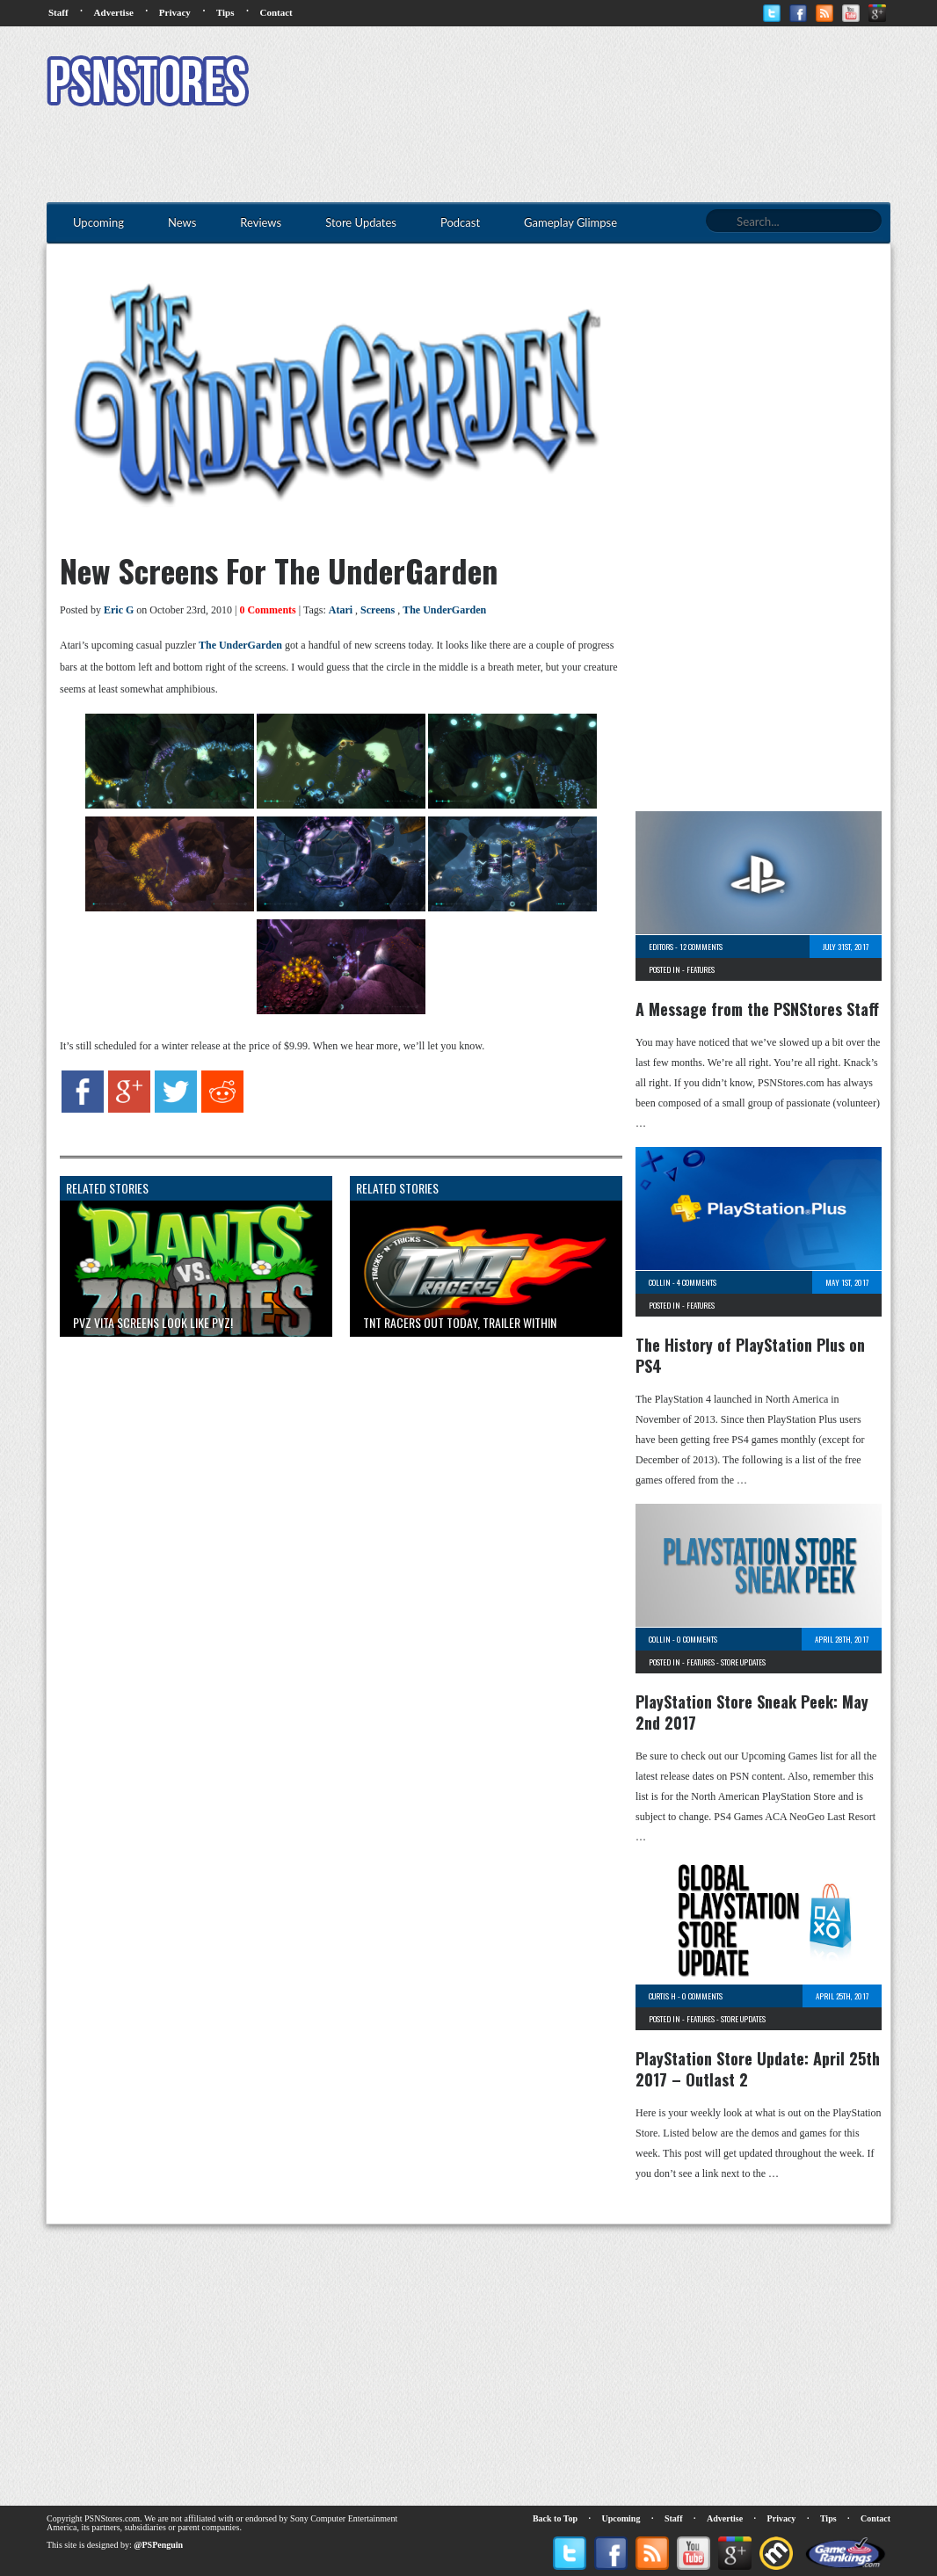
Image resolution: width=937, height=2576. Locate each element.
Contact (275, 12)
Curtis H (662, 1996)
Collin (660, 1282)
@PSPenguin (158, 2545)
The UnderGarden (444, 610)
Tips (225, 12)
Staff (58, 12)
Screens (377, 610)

==

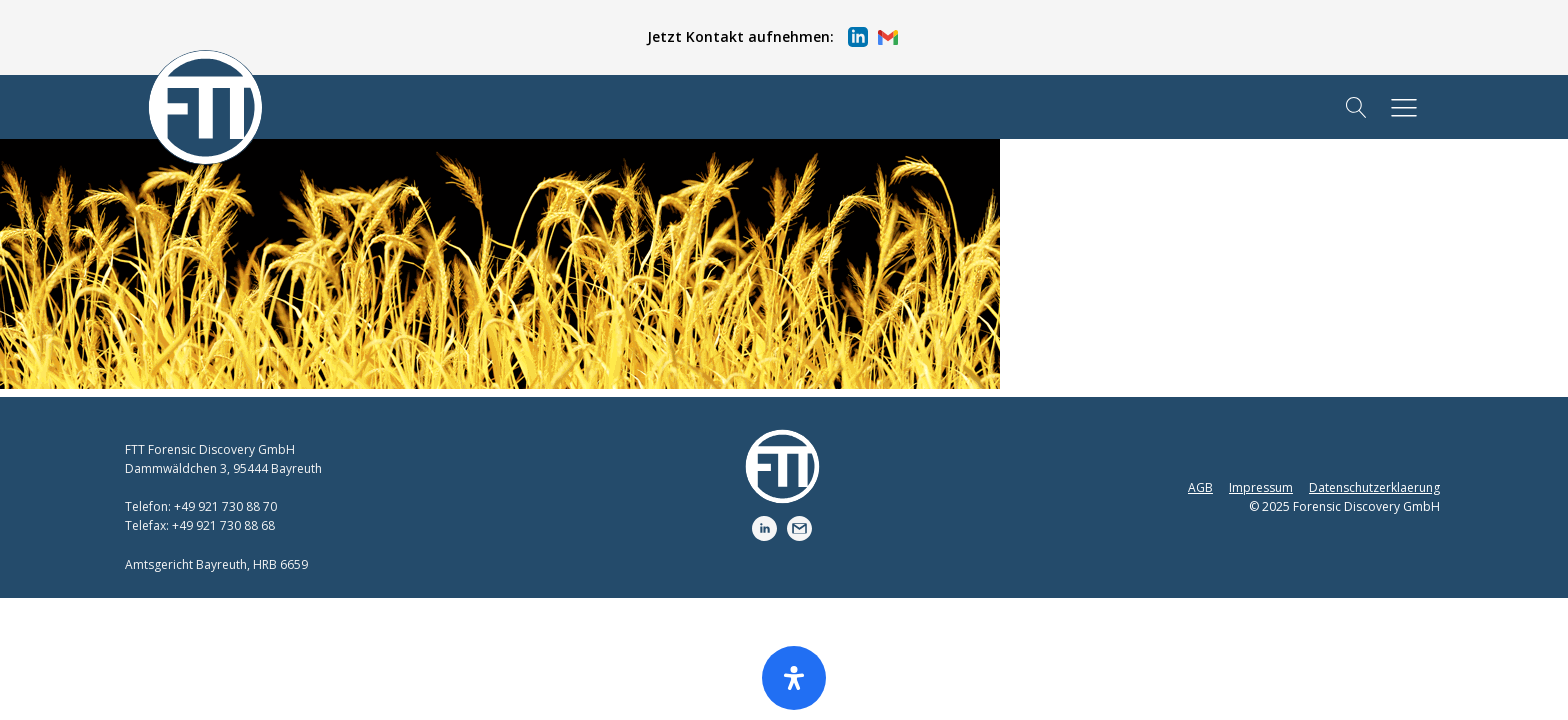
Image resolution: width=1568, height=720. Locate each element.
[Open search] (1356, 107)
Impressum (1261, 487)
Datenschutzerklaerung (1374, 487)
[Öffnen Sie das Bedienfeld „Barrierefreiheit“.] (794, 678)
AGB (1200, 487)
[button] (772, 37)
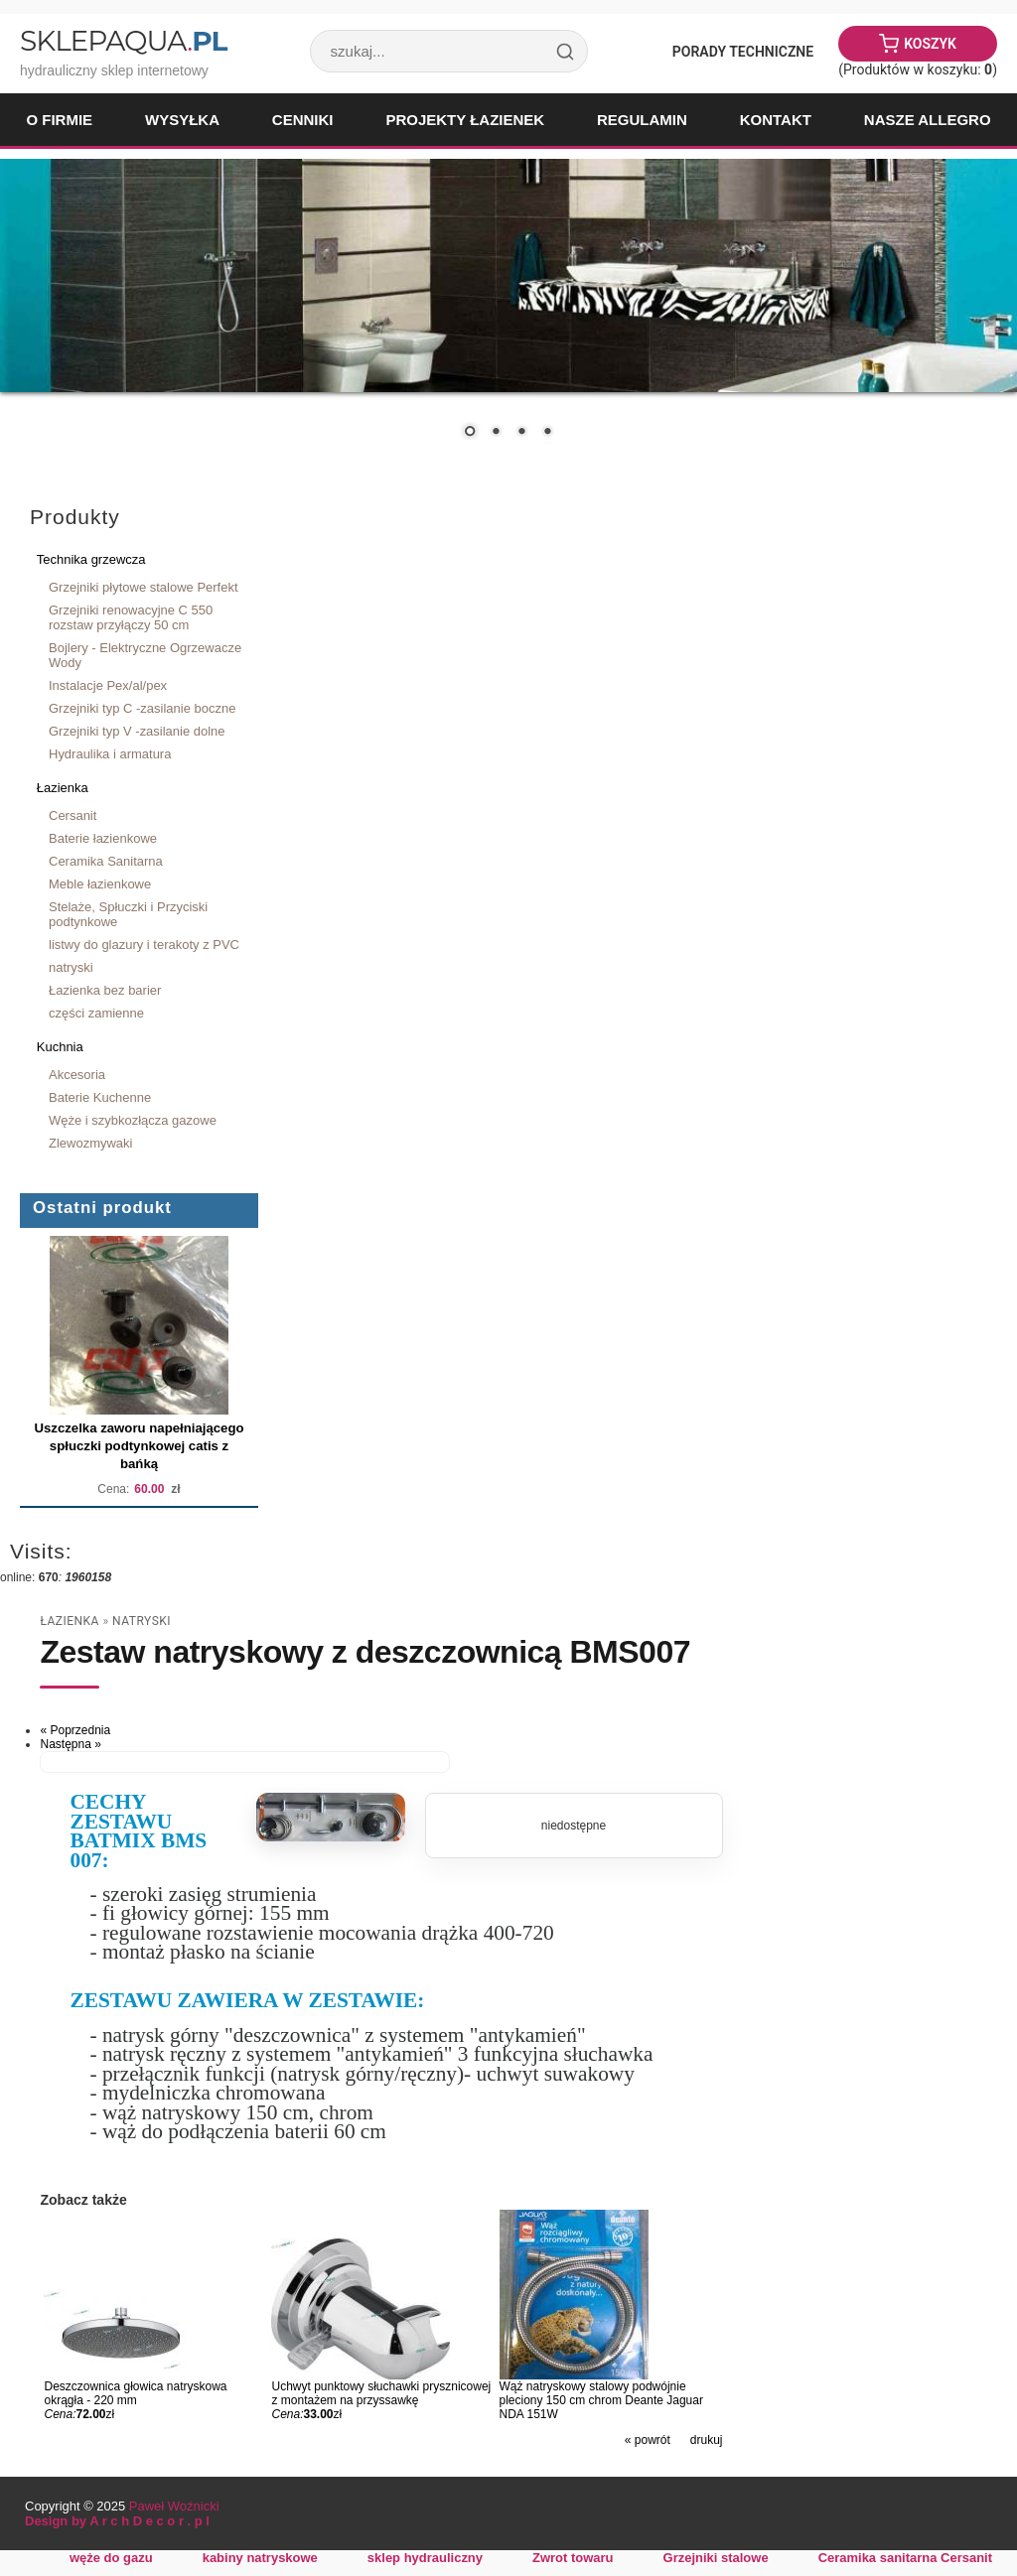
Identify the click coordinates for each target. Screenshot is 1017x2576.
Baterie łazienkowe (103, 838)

◆ YOUR OBJECTIVE:
Every line above from the line with "Contact (275, 12)" to the line with "Screens (377, 610)", inclusive, must be returned exactly; no other line belongs in the reply.

◆ RESULT FOR THIS EXERCISE:
Contact (275, 12)
Curtis H (662, 1996)
Collin (660, 1282)
@PSPenguin (158, 2545)
The UnderGarden (444, 610)
Tips (225, 12)
Staff (58, 12)
Screens (377, 610)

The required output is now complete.